Według niej, Gajda “bez zgody rodziców wchodził z kampanią wyborczą do szkół, rozdając plakaty i kolorowanki ze swoim wizerunkiem”. “W gabinecie prezesa znajdowała się mapa jego okręgu wyborczego. Pan prezes w ogóle się nie krępował” – dodała posłanka.
Co na to były prezes WFOŚiGW?
Były prezes WFOŚiGW w Gdańsku podkreślił w poniedziałek w rozmowie z PAP, że wielokrotnie odnosił się do zarzutów wydatkowania środków publicznych na cele kampanii wyborczej.
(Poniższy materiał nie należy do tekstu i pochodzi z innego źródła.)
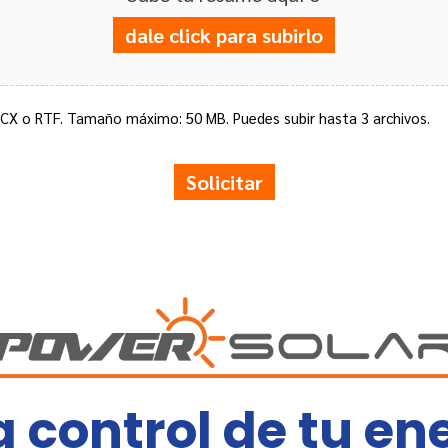
dale click para subirlo
X o RTF. Tamaño máximo: 50 MB. Puedes subir hasta 3 archivos.
Solicitar
 control de tu ene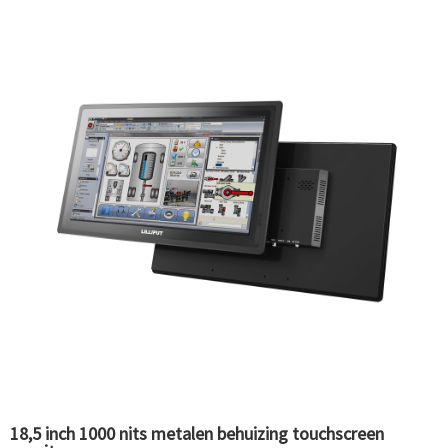
18,5 inch 1000 nits metalen behuizing touchscreen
„Wszystkie wydatki funduszu, za czasów kiedy byłem jego prezesem, były dokonywane zgodnie z prawem i na cele związane z działalnością funduszu. Celem wszystkich działań informacyjnych była po pierwsze promocja programów prowadzonych przez fundusz, a także działań związanych z ochroną środowiska” – zaznaczył.
Gajda stwierdził, że posłanka Pomaska po raz kolejny znieważa go publicznie. „Przyznam szczerze, że zaczynam mieć tego dość. Wiem, że immunitet, chroni ją również przed odpowiedzialnością cywilną, ale przyjrzę się temu co powiedziała i rozważę podjęcie kroków prawnych” – oznajmił.